Tuesday, 20 April 2010

Understand the Cash Operating Cycle

The cash operating cycle is the length of time between paying out cash for inputs and receiving cash from sales.  It is also referred to as the working capital cycle or  cash conversion cycle.

Businesses should understand, measure, control and finance their cash operating cycle.  It is also useful to be aware of the cash operating cycles of  customers, suppliers and even competitors.  The cash operating cycle is normally measured in days and is represented by the diagram below, using the example of a manufacturer.


Time ------------------------->

Inventory of raw materials ---> @Cash paid out --> Conversion of raw materials --->  Inventory of finished materials ---> Receivables collection period ---> #Cash received

Supplier's payment period ---@Cash paid out --- CASH OPERATING CYCLE --- # Cash received


Service Businesses
A consultancy working on long-term projects may have lots of money owed to them for 'unbilled work-in-progress' as well as long receivable collection periods.  Their main input cost will be consultants, who have no payment period.  A small consultancy business may have difficulty financing long cash operating cycles.  As such, it is common practice for consultancies to ask for stage payments from their clients on a long project.

Seasonal Businesses
Seasonal businesses, such as calendar and diary manufacturers have fluctuating operating cycles.  Production is spread throughout the year and inventories will gradually build up.  Trade receivables will increase from a low start as retailers stock up for the peak sales season, but may not pay until after the season.  The supplier's payment period will be negligible and therefore seasonal manufacturers will require several months of financing.
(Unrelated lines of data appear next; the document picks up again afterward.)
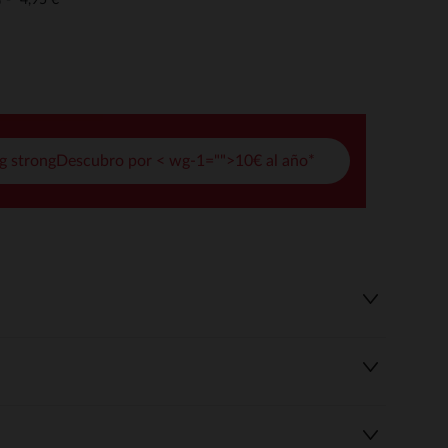
o
pciones
ustes de privacidad, garantizando el cumplimiento de las regula
g strongDescubro por < wg-1="">10€ al año*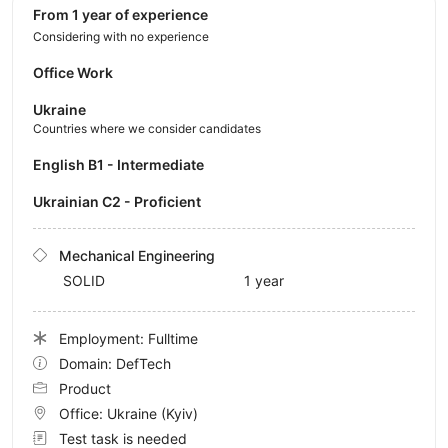
from 1 year of experience
Considering with no experience
Office Work
Ukraine
Countries where we consider candidates
English B1 - Intermediate
Ukrainian C2 - Proficient
Mechanical Engineering
SOLID
1 year
Employment: Fulltime
Domain: DefTech
Product
Office:
Ukraine
(Kyiv)
Test task is needed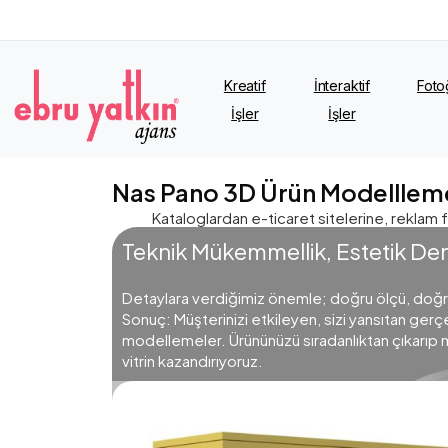
Kreatif
İnteraktif
Foto
İşler
İşler
Nas Pano 3D Ürün Modelllem
Kataloglardan e-ticaret sitelerine, reklam f
Teknik Mükemmellik, Estetik De
Detaylara verdiğimiz önemle; doğru ölçü, doğru
Sonuç: Müşterinizi etkileyen, sizi yansıtan ger
modellemeler. Ürününüzü sıradanlıktan çıkarıp ma
vitrin kazandırıyoruz.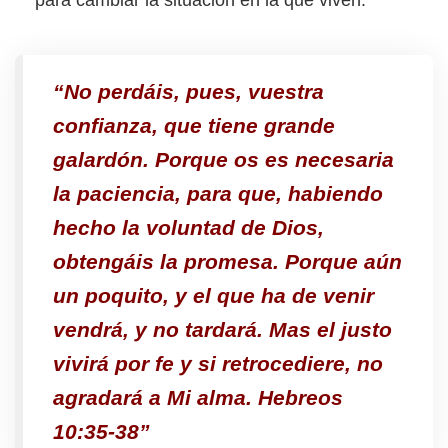
para cambiar la situación en la que viven.
“No perdáis, pues, vuestra
confianza, que tiene grande
galardón. Porque os es necesaria
la paciencia, para que, habiendo
hecho la voluntad de Dios,
obtengáis la promesa. Porque aún
un poquito, y el que ha de venir
vendrá, y no tardará. Mas el justo
vivirá por fe y si retrocediere, no
agradará a Mi alma. Hebreos
10:35-38
”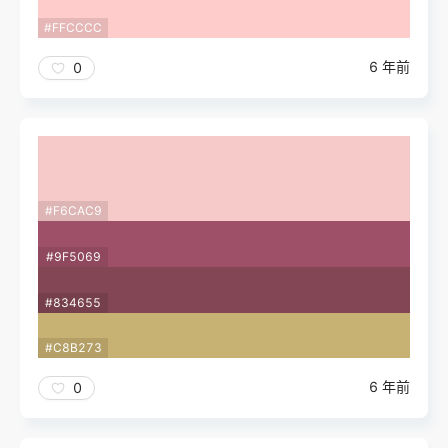
#FFCCCC
6 年前
0
#F6CAC9
#9F5069
#834655
#C8B273
6 年前
0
A large retailer such as a supermarket will have a relatively low finished goods inventory period (due to perishables) and minimal receivables as the majority of their sales are in cash.  In addition, due to their size and purchasing power they can negotiate extended payment terms with suppliers.  Therefore, some supermarkets will actually have a negative cash operating cycle, in that they receive cash from customers before they have to pay suppliers.

The Ideal Cycle
Businesses should aim to minimize their cash operating cycles.

Know and try to minimize your cash operating cycle.